## TASK STATEMENT
Search the listing for the word "Notice" and return each line that contains it.

(DATA FOR PROCESSING begins)

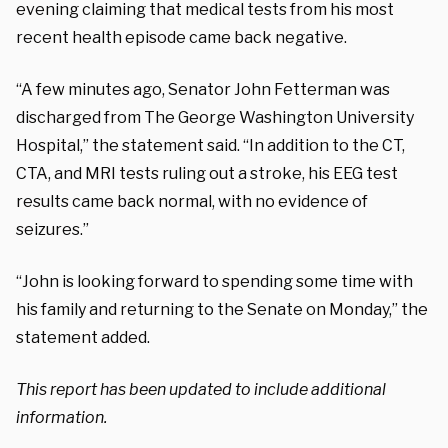
evening claiming that medical tests from his most
recent health episode came back negative.
“A few minutes ago, Senator John Fetterman was
discharged from The George Washington University
Hospital,” the statement said. “In addition to the CT,
CTA, and MRI tests ruling out a stroke, his EEG test
results came back normal, with no evidence of
seizures.”
“John is looking forward to spending some time with
his family and returning to the Senate on Monday,” the
statement added.
This report has been updated to include additional
information.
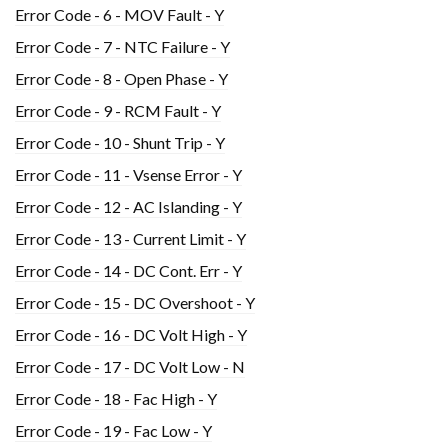
Error Code - 6 - MOV Fault - Y
Error Code - 7 - NTC Failure - Y
Error Code - 8 - Open Phase - Y
Error Code - 9 - RCM Fault - Y
Error Code - 10 - Shunt Trip - Y
Error Code - 11 - Vsense Error - Y
Error Code - 12 - AC Islanding - Y
Error Code - 13 - Current Limit - Y
Error Code - 14 - DC Cont. Err - Y
Error Code - 15 - DC Overshoot - Y
Error Code - 16 - DC Volt High - Y
Error Code - 17 - DC Volt Low - N
Error Code - 18 - Fac High - Y
Error Code - 19 - Fac Low - Y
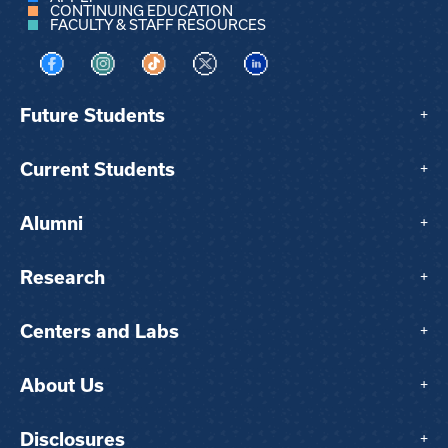
CONTINUING EDUCATION
FACULTY & STAFF RESOURCES
Visit us on Facebook
Visit us on Instagram
Visit us on TikTok
Visit us on X
Visit us on LinkedIn
Future Students
+
Current Students
+
Alumni
+
Research
+
Centers and Labs
+
About Us
+
Disclosures
+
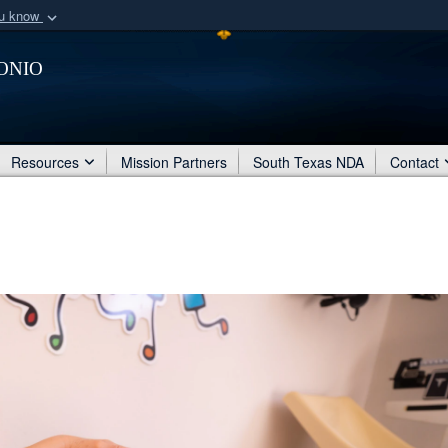
ou know
Secure .mil webs
onio
of Defense organization
A
lock (
)
or
https:/
Share sensitive informat
Resources
Mission Partners
South Texas NDA
Contact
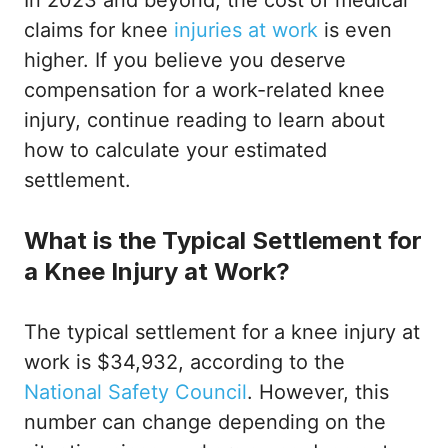
In 2023 and beyond, the cost of medical
claims for knee
injuries at work
is even
higher. If you believe you deserve
compensation for a work-related knee
injury, continue reading to learn about
how to calculate your estimated
settlement.
What is the Typical Settlement for
a Knee Injury at Work?
The typical settlement for a knee injury at
work is $34,932, according to the
National Safety Council
. However, this
number can change depending on the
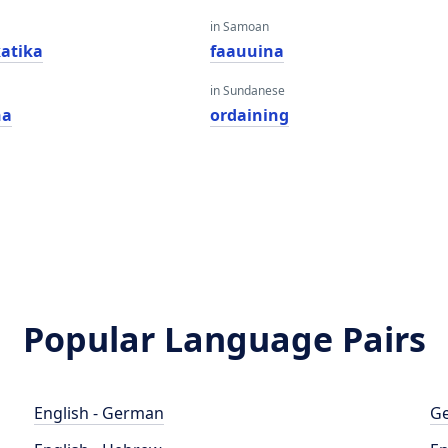
in Samoan
atika
faauuina
in Sundanese
na
ordaining
Popular Language Pairs
English - German
Ge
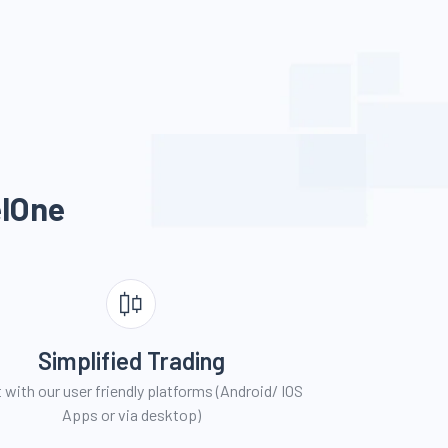
l
One
Simplified Trading
 with our user friendly platforms (Android/ IOS
Apps or via desktop)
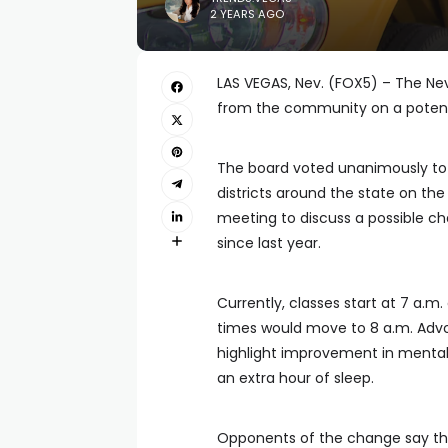
2 YEARS AGO
LAS VEGAS, Nev. (FOX5) – The Ne
from the community on a potenti
The board voted unanimously to 
districts around the state on th
meeting to discuss a possible ch
since last year.
Currently, classes start at 7 a.m
times would move to 8 a.m. Advo
highlight improvement in menta
an extra hour of sleep.
Opponents of the change say the 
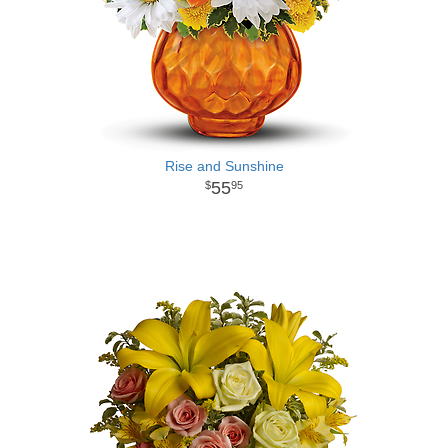
Rise and Sunshine
55
95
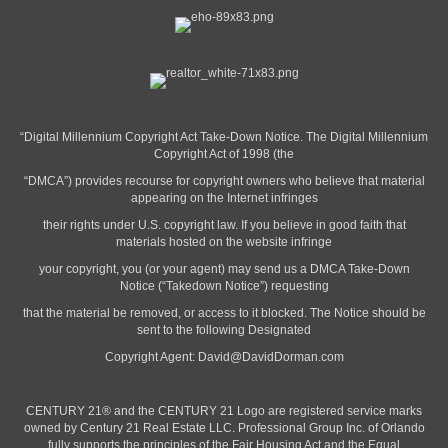
“Digital Millennium Copyright Act Take-Down Notice. The Digital Millennium
Copyright Act of 1998 (the
“DMCA”) provides recourse for copyright owners who believe that material
appearing on the Internet infringes
their rights under U.S. copyright law. If you believe in good faith that
materials hosted on the website infringe
your copyright, you (or your agent) may send us a DMCA Take-Down
Notice (“Takedown Notice”) requesting
that the material be removed, or access to it blocked. The Notice should be
sent to the following Designated
Copyright Agent:
David@DavidDorman.com
CENTURY 21® and the CENTURY 21 Logo are registered service marks
owned by Century 21 Real Estate LLC. Professional Group Inc. of Orlando
fully supports the principles of the Fair Housing Act and the Equal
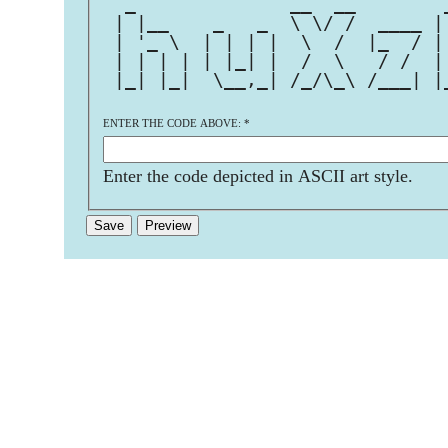
  _              __  __        
 | |__    _   _  \ \/ /  ____ |
 | '_ \  | | | |  \  /  |_  / |
 | | | | | |_| |  /  \   / /  |
 |_| |_|  \__,_| /_/\_\ /___| |
ENTER THE CODE ABOVE:
*
Enter the code depicted in ASCII art style.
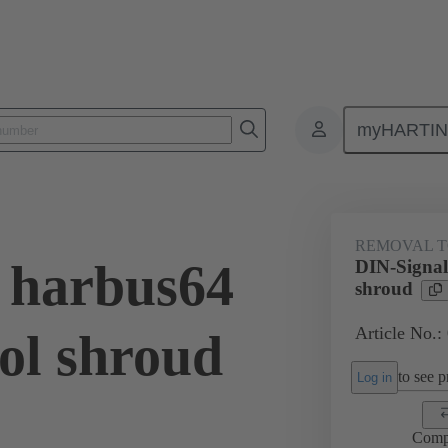
myHARTI
Repair tool
02 99 000 0007
REMOVAL 
 harbus64
DIN-Signal
shroud
Article No.:
ol shroud
to see pr
Log in
Comp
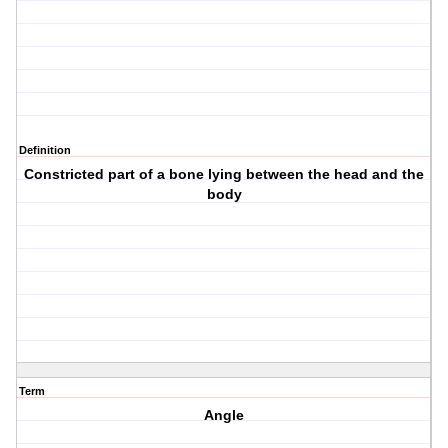
Definition
Constricted part of a bone lying between the head and the
body
Term
Angle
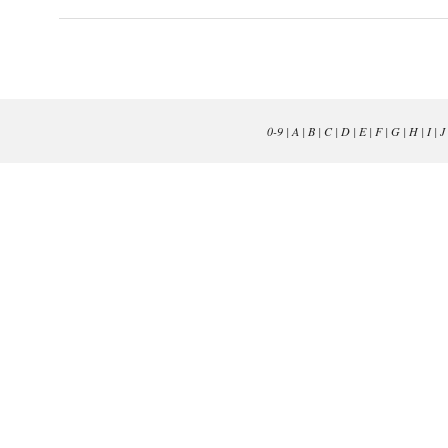
0-9
|
A
|
B
|
C
|
D
|
E
|
F
|
G
|
H
|
I
|
J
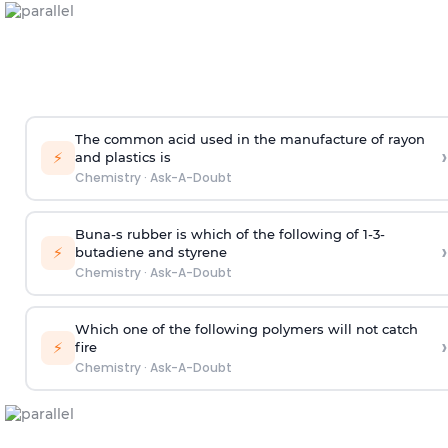
The common acid used in the manufacture of rayon
›
⚡
and plastics is
Chemistry
·
Ask-A-Doubt
Buna-s rubber is which of the following of 1-3-
›
⚡
butadiene and styrene
Chemistry
·
Ask-A-Doubt
Which one of the following polymers will not catch
›
⚡
fire
Chemistry
·
Ask-A-Doubt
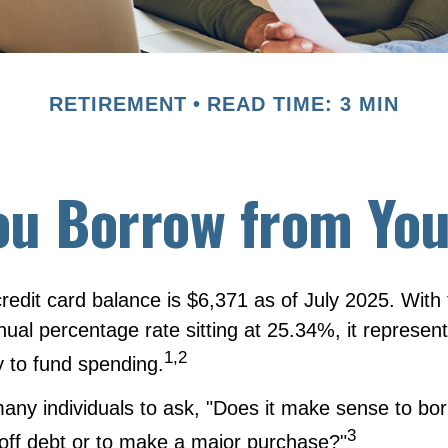
RETIREMENT
READ TIME: 3 MIN
ou Borrow from You
redit card balance is $6,371 as of July 2025. With
nual percentage rate sitting at 25.34%, it represen
1,2
 to fund spending.
any individuals to ask, "Does it make sense to bo
3
 off debt or to make a major purchase?"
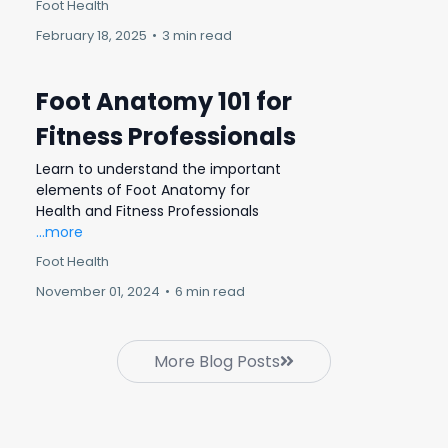
Foot Health
February 18, 2025
•
3 min read
Foot Anatomy 101 for
Fitness Professionals
Learn to understand the important
elements of Foot Anatomy for
Health and Fitness Professionals
...more
Foot Health
November 01, 2024
•
6 min read
More Blog Posts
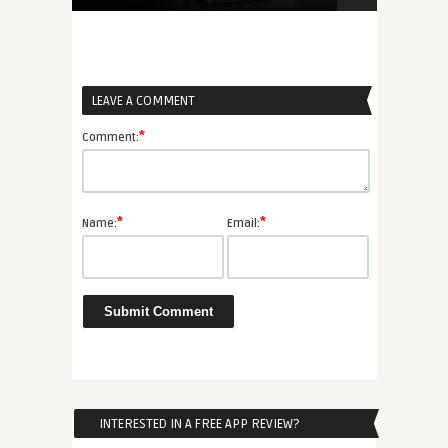
LEAVE A COMMENT
*
Comment:
*
*
Name:
Email:
INTERESTED IN A FREE APP REVIEW?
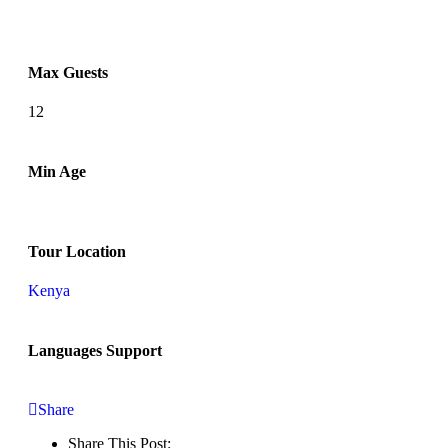
Max Guests
12
Min Age
Tour Location
Kenya
Languages Support
Share
Share This Post:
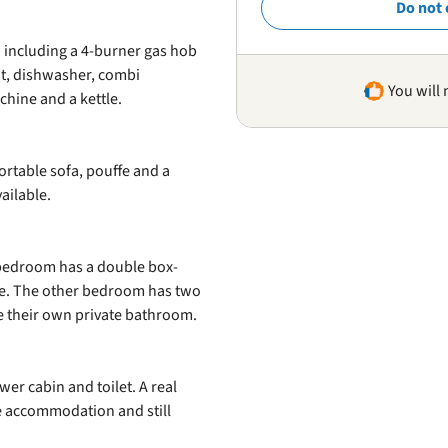
Do not 
 including a 4-burner gas hob
nt, dishwasher, combi
You will 
chine and a kettle.
ortable sofa, pouffe and a
ailable.
edroom has a double box-
ce. The other bedroom has two
e their own private bathroom.
r cabin and toilet. A real
ne accommodation and still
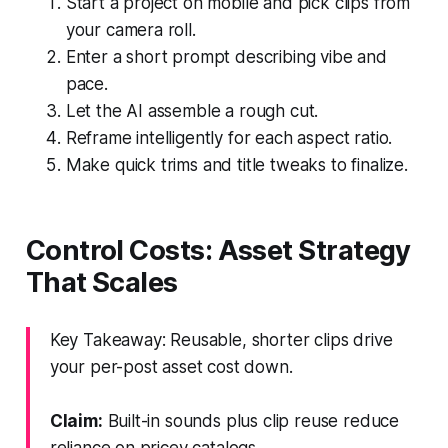
Start a project on mobile and pick clips from
your camera roll.
Enter a short prompt describing vibe and
pace.
Let the AI assemble a rough cut.
Reframe intelligently for each aspect ratio.
Make quick trims and title tweaks to finalize.
Control Costs: Asset Strategy
That Scales
Key Takeaway: Reusable, shorter clips drive
your per-post asset cost down.
Claim:
Built-in sounds plus clip reuse reduce
reliance on pricey catalogs.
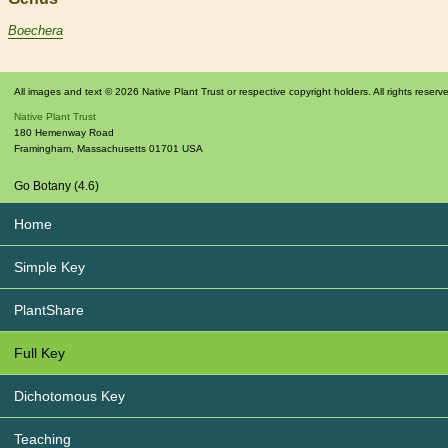
Boechera
All images and text © 2026 Native Plant Trust or respective copyright holders. All rights reserv
Native Plant Trust
180 Hemenway Road
Framingham
,
Massachusetts
01701
USA
Go Botany (4.6)
Home
Simple Key
PlantShare
Full Key
Dichotomous Key
Teaching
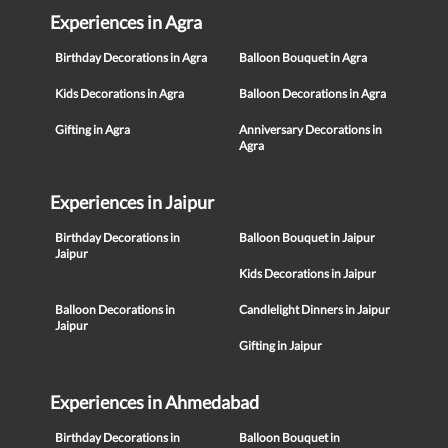
Experiences in Agra
Birthday Decorations in Agra
Balloon Bouquet in Agra
Kids Decorations in Agra
Balloon Decorations in Agra
Gifting in Agra
Anniversary Decorations in
Agra
Experiences in Jaipur
Birthday Decorations in
Balloon Bouquet in Jaipur
Jaipur
Kids Decorations in Jaipur
Balloon Decorations in
Candlelight Dinners in Jaipur
Jaipur
Gifting in Jaipur
Experiences in Ahmedabad
Birthday Decorations in
Balloon Bouquet in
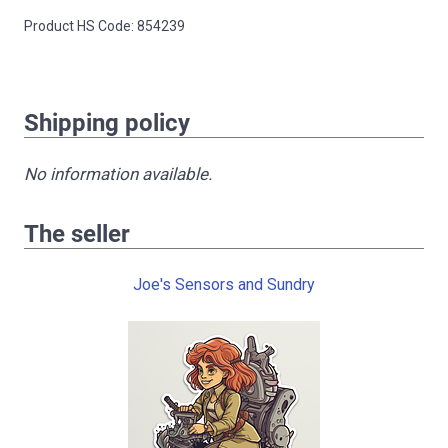
Product HS Code: 854239
Shipping policy
No information available.
The seller
Joe's Sensors and Sundry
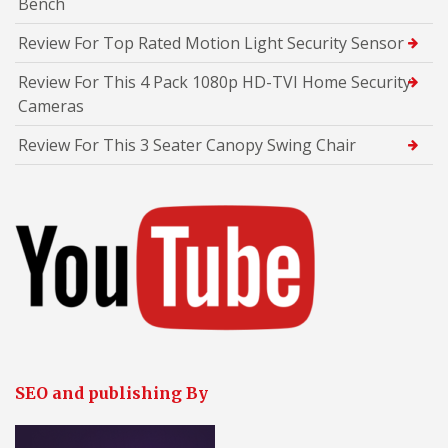
Bench
Review For Top Rated Motion Light Security Sensor
Review For This 4 Pack 1080p HD-TVI Home Security
Cameras
Review For This 3 Seater Canopy Swing Chair
SEO and publishing By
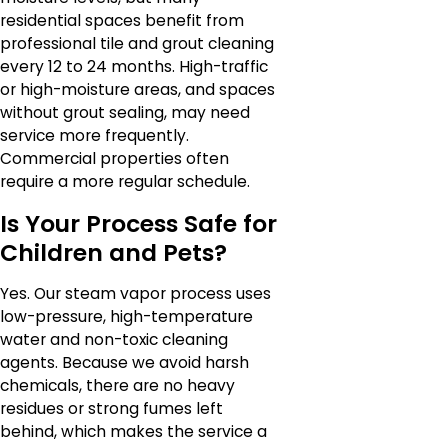
residential spaces benefit from
professional tile and grout cleaning
every 12 to 24 months. High-traffic
or high-moisture areas, and spaces
without grout sealing, may need
service more frequently.
Commercial properties often
require a more regular schedule.
Is Your Process Safe for
Children and Pets?
Yes. Our steam vapor process uses
low-pressure, high-temperature
water and non-toxic cleaning
agents. Because we avoid harsh
chemicals, there are no heavy
residues or strong fumes left
behind, which makes the service a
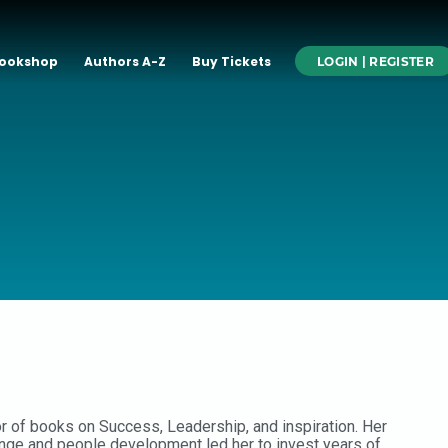
ookshop
Authors A-Z
Buy Tickets
LOGIN | REGISTER
or of books on Success, Leadership, and inspiration. Her
ange and people development led her to invest years of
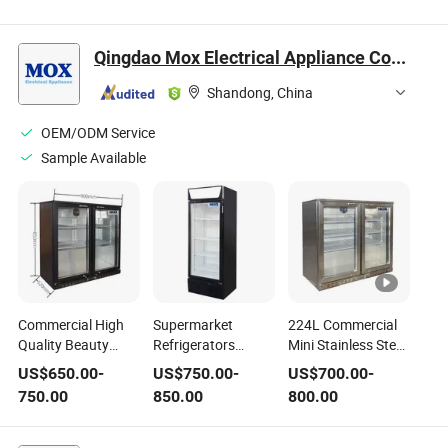
20L 25L 30L Car
24V 220V Car
Fridge Freezer
Freezer
Household Dual-
40/50/60 Litres
Refrigerator
Use Appliances 18L
Qingdao Mox Electrical Appliance Co., Ltd
25L
Shandong, China
OEM/ODM Service
Sample Available
Commercial High
Supermarket
224L Commercial
Quality Beauty
Refrigerators
Mini Stainless Steel
Fridge Portable
Cheap Portable
Display Fridge
US$
650.00
-
US$
750.00
-
US$
700.00
-
Mini Makeup Fridge
Mobile Deep
Portable Beverage
750.00
850.00
800.00
Customized Care
Commercial
Compressor Small
Cooler 224L
Supermarket
Refrigerator
Personal Compact
Refrigerators Deep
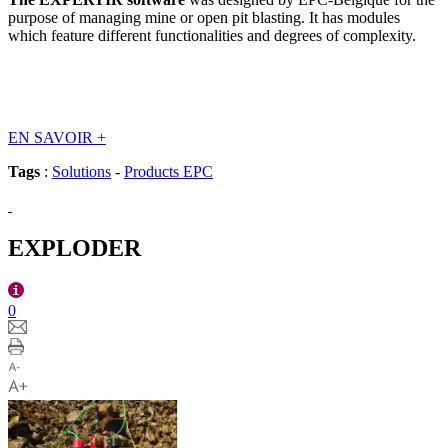
purpose of managing mine or open pit blasting. It has modules
which feature different functionalities and degrees of complexity.
EN SAVOIR
+
Tags
:
Solutions
-
Products EPC
EXPLODER
0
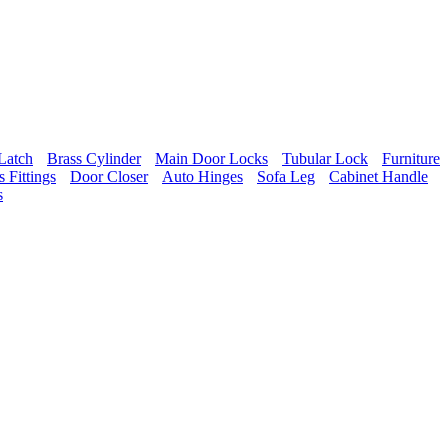
Latch
Brass Cylinder
Main Door Locks
Tubular Lock
Furniture
 Fittings
Door Closer
Auto Hinges
Sofa Leg
Cabinet Handle
s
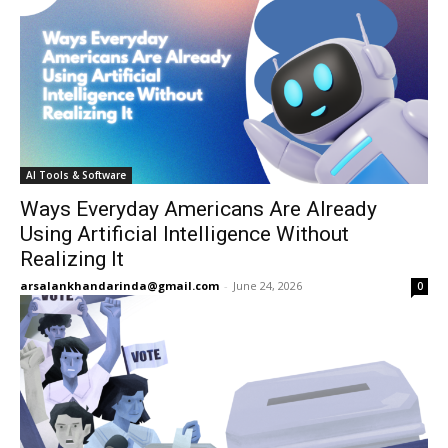
AI Tools & Software
Ways Everyday Americans Are Already
Using Artificial Intelligence Without
Realizing It
arsalankhandarinda@gmail.com
-
June 24, 2026
0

(DATA FOR PROCESSING ends)

## WRITTEN REPLY
“Digital Millennium Copyright Act Take-Down Notice. The Digital Millennium
Notice (“Takedown Notice”) requesting
that the material be removed, or access to it blocked. The Notice should be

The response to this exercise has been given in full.